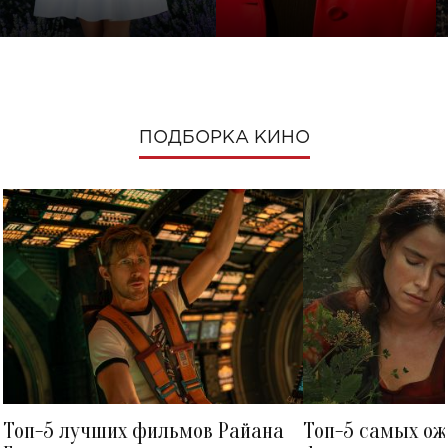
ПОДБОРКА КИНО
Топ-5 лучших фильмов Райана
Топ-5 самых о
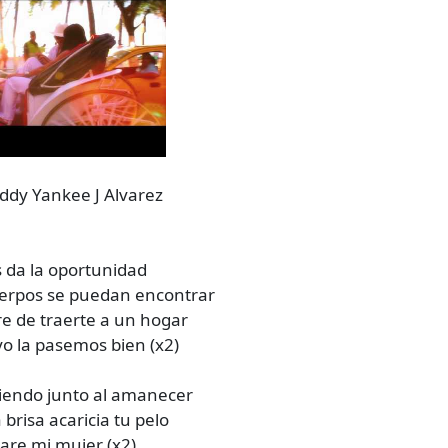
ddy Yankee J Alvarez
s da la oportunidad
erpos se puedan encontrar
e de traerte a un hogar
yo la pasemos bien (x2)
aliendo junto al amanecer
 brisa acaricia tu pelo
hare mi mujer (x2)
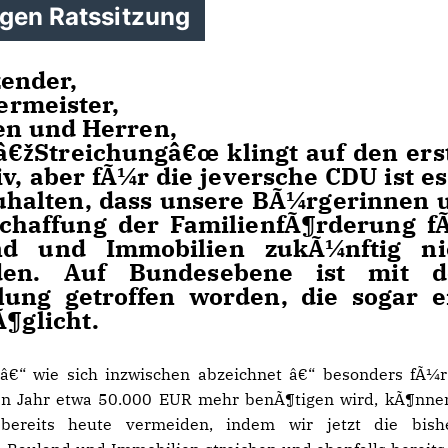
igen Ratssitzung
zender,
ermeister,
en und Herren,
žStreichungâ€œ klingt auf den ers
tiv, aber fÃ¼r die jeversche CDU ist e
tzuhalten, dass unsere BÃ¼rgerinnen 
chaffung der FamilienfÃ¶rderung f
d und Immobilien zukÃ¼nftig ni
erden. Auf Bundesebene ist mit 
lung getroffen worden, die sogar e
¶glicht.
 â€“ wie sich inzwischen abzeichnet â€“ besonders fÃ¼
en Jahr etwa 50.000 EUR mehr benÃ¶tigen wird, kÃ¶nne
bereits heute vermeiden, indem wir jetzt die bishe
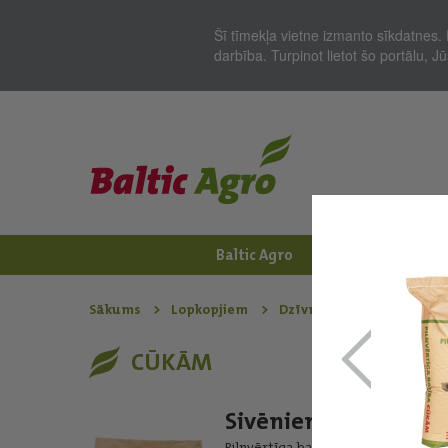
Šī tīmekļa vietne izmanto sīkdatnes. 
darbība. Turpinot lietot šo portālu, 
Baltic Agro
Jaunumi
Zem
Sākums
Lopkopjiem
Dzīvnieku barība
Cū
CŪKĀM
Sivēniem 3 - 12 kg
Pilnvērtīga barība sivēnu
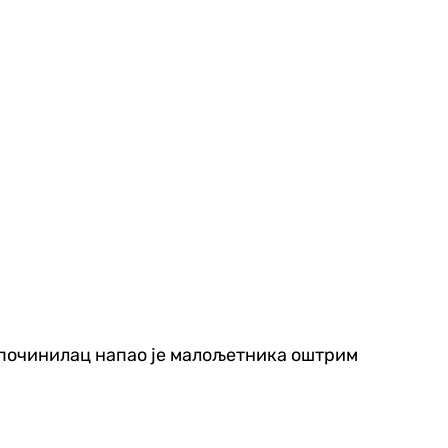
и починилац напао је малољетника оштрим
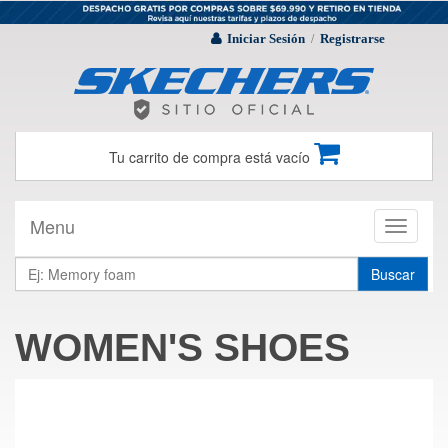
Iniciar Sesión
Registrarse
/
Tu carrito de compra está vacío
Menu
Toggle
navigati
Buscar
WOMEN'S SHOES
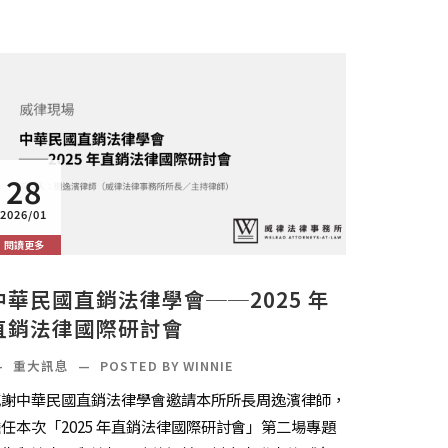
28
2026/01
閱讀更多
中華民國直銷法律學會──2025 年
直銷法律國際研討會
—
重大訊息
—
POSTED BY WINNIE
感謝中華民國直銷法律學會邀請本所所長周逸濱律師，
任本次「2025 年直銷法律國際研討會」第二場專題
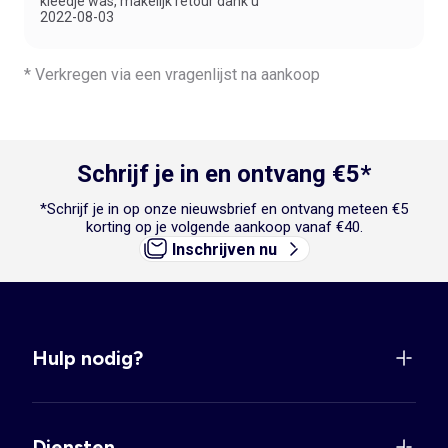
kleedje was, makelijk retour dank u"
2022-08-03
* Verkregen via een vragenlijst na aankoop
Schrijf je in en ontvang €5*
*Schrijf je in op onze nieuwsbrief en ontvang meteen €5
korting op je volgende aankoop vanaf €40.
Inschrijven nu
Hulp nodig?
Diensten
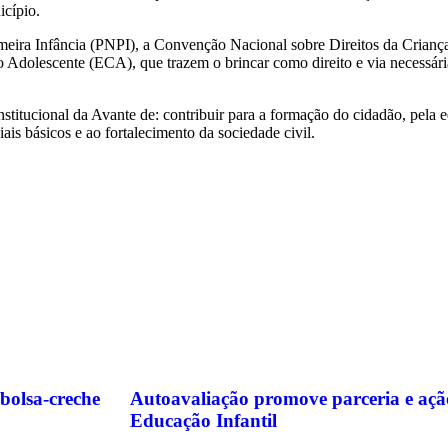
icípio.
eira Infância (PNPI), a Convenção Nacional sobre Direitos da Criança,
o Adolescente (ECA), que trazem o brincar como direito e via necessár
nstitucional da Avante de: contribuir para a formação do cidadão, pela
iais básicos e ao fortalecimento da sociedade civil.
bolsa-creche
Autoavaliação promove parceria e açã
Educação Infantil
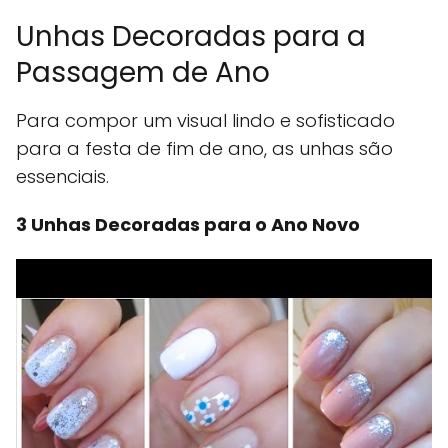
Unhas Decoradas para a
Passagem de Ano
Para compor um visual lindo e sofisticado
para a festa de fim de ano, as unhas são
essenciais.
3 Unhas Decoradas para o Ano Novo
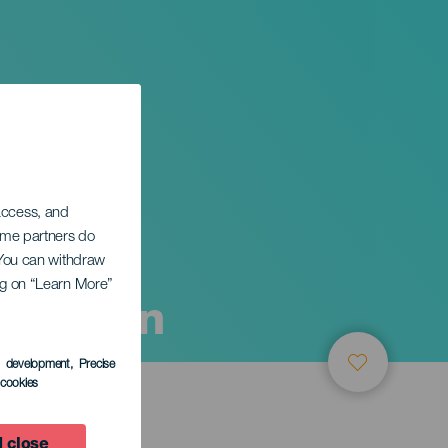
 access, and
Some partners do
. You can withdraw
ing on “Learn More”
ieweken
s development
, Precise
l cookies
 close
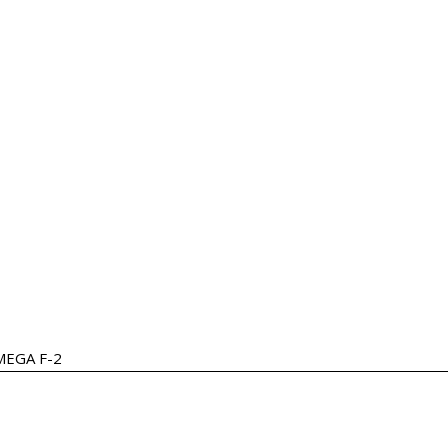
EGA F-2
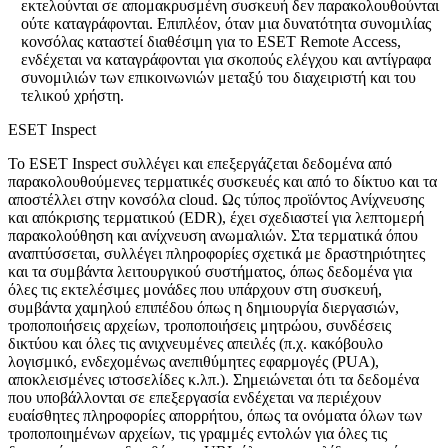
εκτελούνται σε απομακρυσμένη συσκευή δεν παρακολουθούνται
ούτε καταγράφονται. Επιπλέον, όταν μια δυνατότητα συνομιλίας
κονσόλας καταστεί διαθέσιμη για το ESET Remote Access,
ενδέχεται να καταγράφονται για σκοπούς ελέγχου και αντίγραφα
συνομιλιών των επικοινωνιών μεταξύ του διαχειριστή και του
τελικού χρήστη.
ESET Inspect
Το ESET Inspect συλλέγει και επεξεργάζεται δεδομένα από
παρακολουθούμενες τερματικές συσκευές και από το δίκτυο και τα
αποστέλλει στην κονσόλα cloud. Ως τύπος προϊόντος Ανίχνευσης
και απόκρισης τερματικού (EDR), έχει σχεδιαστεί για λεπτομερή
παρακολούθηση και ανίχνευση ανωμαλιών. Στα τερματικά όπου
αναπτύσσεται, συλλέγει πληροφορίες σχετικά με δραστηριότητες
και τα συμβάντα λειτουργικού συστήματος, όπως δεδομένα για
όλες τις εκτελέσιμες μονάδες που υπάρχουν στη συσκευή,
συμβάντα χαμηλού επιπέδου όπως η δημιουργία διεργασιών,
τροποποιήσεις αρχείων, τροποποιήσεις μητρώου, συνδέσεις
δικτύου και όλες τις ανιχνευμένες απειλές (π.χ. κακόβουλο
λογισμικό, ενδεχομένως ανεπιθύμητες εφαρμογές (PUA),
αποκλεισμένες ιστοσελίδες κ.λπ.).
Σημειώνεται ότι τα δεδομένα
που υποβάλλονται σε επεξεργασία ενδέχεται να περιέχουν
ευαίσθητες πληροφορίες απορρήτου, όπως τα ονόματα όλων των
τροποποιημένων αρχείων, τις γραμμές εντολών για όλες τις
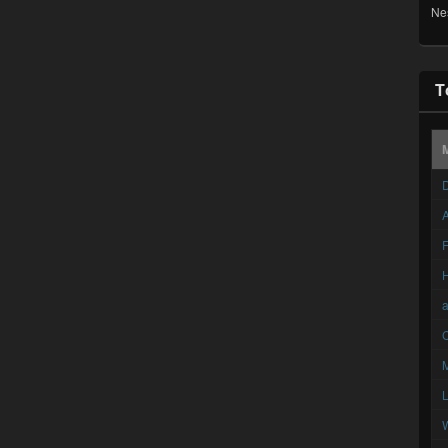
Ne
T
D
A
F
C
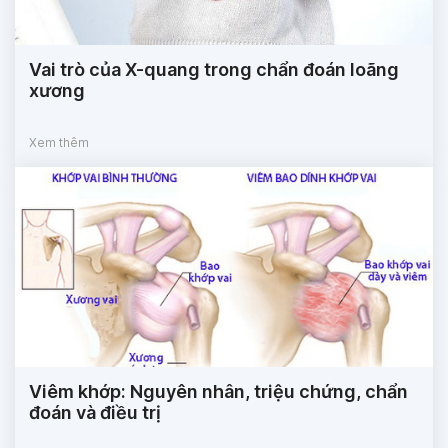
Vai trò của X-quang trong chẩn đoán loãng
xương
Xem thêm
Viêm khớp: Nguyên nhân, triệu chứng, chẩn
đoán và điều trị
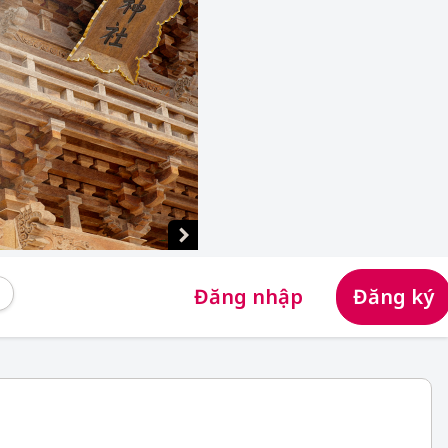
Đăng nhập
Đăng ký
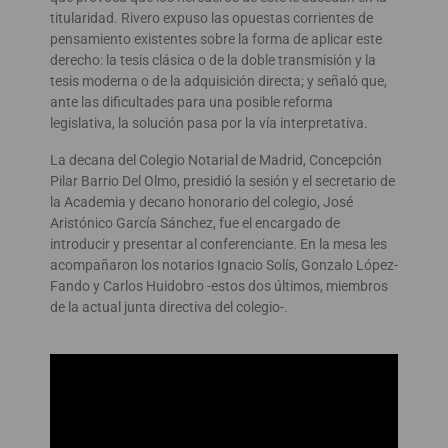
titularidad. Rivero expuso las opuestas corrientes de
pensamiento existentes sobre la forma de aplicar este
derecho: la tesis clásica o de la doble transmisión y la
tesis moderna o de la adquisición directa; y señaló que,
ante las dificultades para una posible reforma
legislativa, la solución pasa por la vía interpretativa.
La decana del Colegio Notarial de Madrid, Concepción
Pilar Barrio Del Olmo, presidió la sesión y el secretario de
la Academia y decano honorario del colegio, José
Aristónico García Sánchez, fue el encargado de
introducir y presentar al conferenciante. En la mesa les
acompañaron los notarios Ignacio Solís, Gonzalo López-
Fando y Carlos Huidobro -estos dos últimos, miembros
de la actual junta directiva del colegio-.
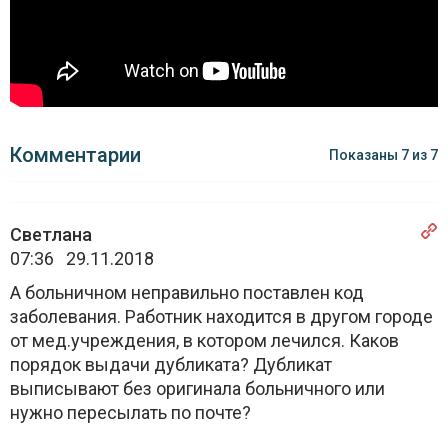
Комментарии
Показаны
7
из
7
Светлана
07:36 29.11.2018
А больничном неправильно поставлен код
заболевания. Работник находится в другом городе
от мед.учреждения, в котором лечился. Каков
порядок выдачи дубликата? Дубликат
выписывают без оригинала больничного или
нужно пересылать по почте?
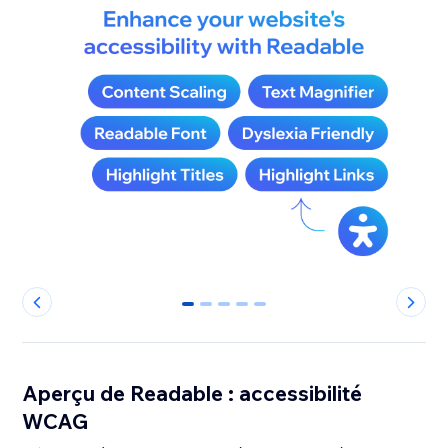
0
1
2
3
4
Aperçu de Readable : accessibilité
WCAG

*WORK TASK*.
Reproduce exactly, with every picture left out, the lines from the one that contains "заболевания. Работник находится" to the final line of the records above.

*TASK RESULT*.
заболевания. Работник находится в другом городе
от мед.учреждения, в котором лечился. Каков
порядок выдачи дубликата? Дубликат
выписывают без оригинала больничного или
нужно пересылать по почте?
0
1
2
3
4
Aperçu de Readable : accessibilité
WCAG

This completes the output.